• _Work instruction_
From the entries, copy each line that includes "Spadolini".

[Supplied information Boundary: Start]

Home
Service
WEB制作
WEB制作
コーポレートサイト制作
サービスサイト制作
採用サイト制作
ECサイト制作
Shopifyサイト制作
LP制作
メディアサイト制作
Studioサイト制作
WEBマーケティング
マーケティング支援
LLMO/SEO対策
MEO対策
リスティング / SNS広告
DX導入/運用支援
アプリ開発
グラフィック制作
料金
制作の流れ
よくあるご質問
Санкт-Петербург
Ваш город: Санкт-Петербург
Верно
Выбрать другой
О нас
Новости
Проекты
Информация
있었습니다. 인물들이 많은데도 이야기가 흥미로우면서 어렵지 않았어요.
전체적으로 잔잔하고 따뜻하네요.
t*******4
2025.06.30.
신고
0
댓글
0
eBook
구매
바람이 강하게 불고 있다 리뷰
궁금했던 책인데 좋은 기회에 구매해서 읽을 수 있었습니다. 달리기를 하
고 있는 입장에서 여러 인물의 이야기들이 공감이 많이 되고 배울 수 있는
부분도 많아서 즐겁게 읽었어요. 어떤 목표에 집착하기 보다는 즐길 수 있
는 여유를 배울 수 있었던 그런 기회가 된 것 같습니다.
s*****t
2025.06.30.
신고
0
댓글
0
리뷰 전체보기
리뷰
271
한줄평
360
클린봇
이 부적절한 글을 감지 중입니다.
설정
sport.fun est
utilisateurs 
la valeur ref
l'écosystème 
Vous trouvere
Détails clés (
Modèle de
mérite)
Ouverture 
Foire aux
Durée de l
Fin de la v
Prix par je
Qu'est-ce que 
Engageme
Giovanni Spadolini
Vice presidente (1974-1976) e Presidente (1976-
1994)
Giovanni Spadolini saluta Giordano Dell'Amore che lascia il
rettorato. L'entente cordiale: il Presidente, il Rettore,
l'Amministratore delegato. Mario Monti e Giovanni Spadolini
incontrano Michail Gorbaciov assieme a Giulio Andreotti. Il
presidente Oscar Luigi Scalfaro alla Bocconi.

[Supplied information Boundary: End]

• _Solution to the problem_
Giovanni Spadolini
Giovanni Spadolini saluta Giordano Dell'Amore che lascia il
l'Amministratore delegato. Mario Monti e Giovanni Spadolini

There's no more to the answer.